A Educação Musical de Crianças com Síndrome de Down

Anahi Ravagnani

Embora possam apresentar algumas semelhanças, as Musicoterapia e Educação Musical são muito distintas e não devem ser confundidas. Com bases científicas solidamente construídas e reconhecidas a partir do séc. XX, a Musicoterapia é uma área de conhecimento baseada em um processo sistemático de intervenção, no qual o terapeuta auxilia o cliente a promover a saúde, utilizando como ferramenta as experiências musicais. Análoga a uma reação química, os seus principais elementos: o cliente, a música e o terapeuta combinam-se e interagem de diversas formas. Cabe ao terapeuta, conceber, esboçar e analisar as formas com que o cliente experimenta a música, seja por meio da escuta, do improviso, da re-criação ou da composição musical.

Na Musicoterapia o que mais importa é a relação entre a música e o paciente (ou cliente, como é chamado pelos musicoterapeutas) e não a música em si mesma, nem os conceitos estéticos que a permeiam. Não é necessário que o musicoterapeuta seja, obrigatoriamente, um exímio instrumentista ou cantor, porém, é importante que conheça bem os elementos que constroem a música como melodia, harmonia, timbre e andamento, entre outras, e seus possíveis efeitos sobre o ser humano.

Na Educação Musical, diferentemente da Musicoterapia, o foco recai sobre a aquisição de algum conhecimento musical pelo aluno, e não em melhorar a saúde. O educador musical, a priori, não conhece as técnicas utilizadas durante uma sessão de Musicoterapia, apesar de estar atento aos efeitos causados pela música no seu aluno.

Na concepção de V.H. Gainza, a Musicoterapia prevê a aplicação científica da música a contribuir ou favorecer os processos de recuperação psicofísica das pessoas, enquanto que a Educação Musical é um modo de sensibilizar e desenvolver integralmente o indivíduo, capacitando-o para tornar possível o seu êxito ao conhecimento e ao prazer musical.

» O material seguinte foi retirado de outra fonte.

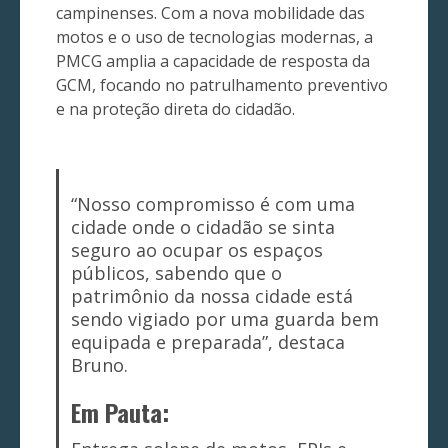
campinenses. Com a nova mobilidade das
motos e o uso de tecnologias modernas, a
PMCG amplia a capacidade de resposta da
GCM, focando no patrulhamento preventivo
e na proteção direta do cidadão.
“Nosso compromisso é com uma
cidade onde o cidadão se sinta
seguro ao ocupar os espaços
públicos, sabendo que o
patrimônio da nossa cidade está
sendo vigiado por uma guarda bem
equipada e preparada”, destaca
Bruno.
Em Pauta
:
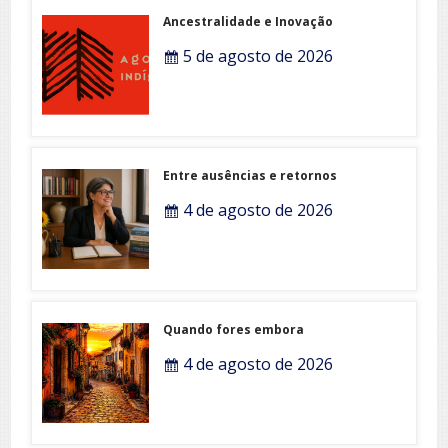
Ancestralidade e Inovação
5 de agosto de 2026
Entre ausências e retornos
4 de agosto de 2026
Quando fores embora
4 de agosto de 2026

Embora a observação de uma aula de musicalização em grupo, por exemplo, e de uma sessão individual de musicoterapia possam ser aparentemente semelhantes, a diferença essencial é que no primeiro caso a música é utilizada como meio de aquisição de conhecimento musical, e no segundo tem a finalidade de servir a um processo terapêutico.

Há ainda outra diferença importante entre a Educação Musical e a Musicoterapia: a relação entre aluno/professor e cliente/terapeuta. Tratando-se de um aluno e um professor de instrumento, por exemplo, este irá estimular ao máximo o seu aluno para que alcance o maior grau técnico possível, visando à execução instrumental cada vez mais refinada. No caso de um cliente submetido a uma sessão de musicoterapia, este receberá motivação e estímulo para que alcance melhores condições de saúde física e mental.

Leia AQUI toda a dissertação de Anahi Ravagnani, A Educação Musical de Crianças com Síndrome de Down em um contexto de Interação Social. Curitiba 2009.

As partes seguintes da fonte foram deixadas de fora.